╭─ Source material

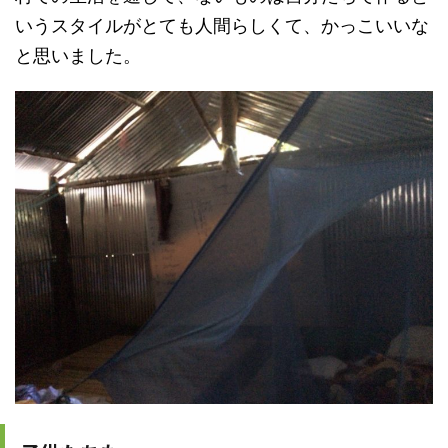
いうスタイルがとても人間らしくて、かっこいいな
と思いました。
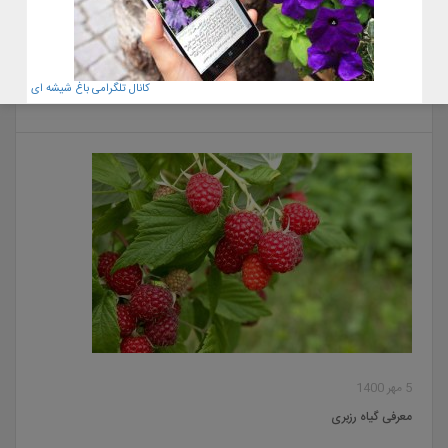
22 آبان 1400
کانال تلگرامی باغ شیشه ای
معرفی گل گوشت خوار کوزه ای٫ نپانتس
5 مهر 1400
معرفی گیاه رزبری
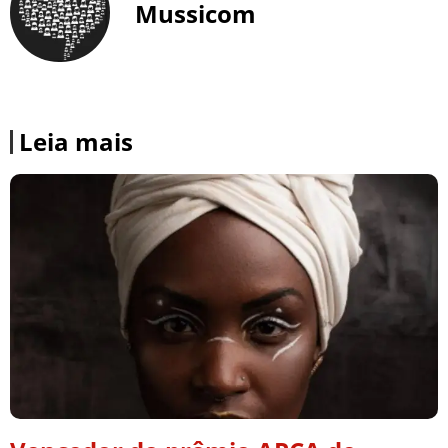
Mussicom
Leia mais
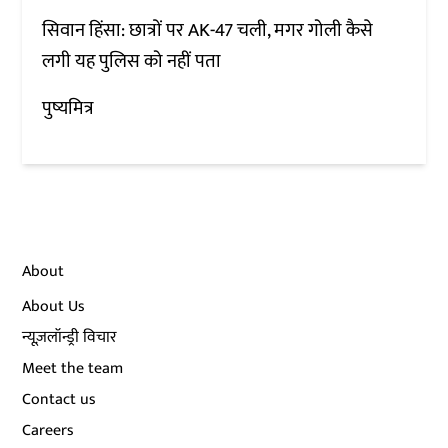
सिवान हिंसा: छात्रों पर AK-47 चली, मगर गोली कैसे
लगी यह पुलिस को नहीं पता
पुष्यमित्र
About
About Us
न्यूज़लॉन्ड्री विचार
Meet the team
Contact us
Careers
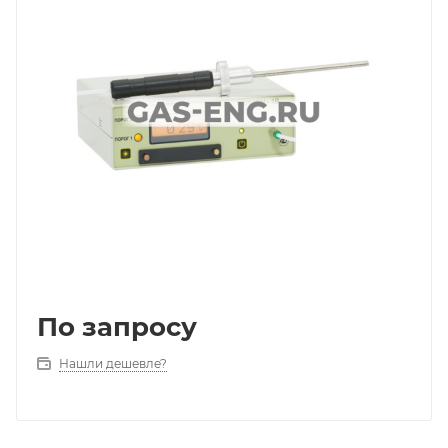
По запросу
Нашли дешевле?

╰─

What number of lines in the data contain the word "معرفی"? Give the number and nothing else.

2